Burning ★★★★


One like myself, can come to the thought that the core performance needed to be stronger. A dissatisfaction would arise with how the central performance was very subtle and nicely understated, but it oftentimes feels limited. Key word being limited as this not only applies to the core performance, but the film as a whole. The main focus of the film is to build up and limit an audience of their bare essentials of a viewing experience. Intentionally, characters' background are kept cryptic and all sense of time is seemingly a non-issue. In a movie where each scene has a clock-like progression and meaningful transition/build-up to the next, it's expected to dislike the film's reluctance to be explicit and forward. Subtlety can really propose a barrier from completely comprehending and gasping the nature of events surrounding a story. It can be dissatisfying.

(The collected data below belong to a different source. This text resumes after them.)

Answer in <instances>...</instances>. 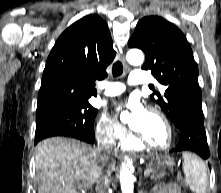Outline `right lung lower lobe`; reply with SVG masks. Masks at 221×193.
<instances>
[{
  "label": "right lung lower lobe",
  "mask_w": 221,
  "mask_h": 193,
  "mask_svg": "<svg viewBox=\"0 0 221 193\" xmlns=\"http://www.w3.org/2000/svg\"><path fill=\"white\" fill-rule=\"evenodd\" d=\"M69 137H73V138H77V139H80V140H83V141H86L88 143H92L94 142L95 140V135L93 136H82L81 138H78V137H74V136H69ZM40 141V140H39ZM39 141H35V144Z\"/></svg>",
  "instance_id": "right-lung-lower-lobe-1"
}]
</instances>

As much of an exhaustion exercise this sounds in terms of truly unlocking whatever the narrative means and what truly is right, Lee Chang Dong and crew cultivate this mystification and ephemeral quality out of the most exhaustively and intentionally confusing and unexplained elements. It is expected to be dissatisfied with the film's ambiguity, however there is this beautiful mystifying quality to it's story-telling, that it's ambiguity and limited tendencies become tolerable. The toleration of it's ambiguous and limited narrative infrastructure is never a chore thanks to it's boldly mystifying quality. A quality made strong and impossible to ignore by the film's haunting score, the small little visual story-telling, and the eccentrically humane performances all set around this gorgeously filmed setting.

The 2-hour and a half run-time, for such a limiting and secretive movie, never feels like a chore thanks to the meaningfulness of each scene and the mystifying quality surrounding the whole entire movie. All around great film-making.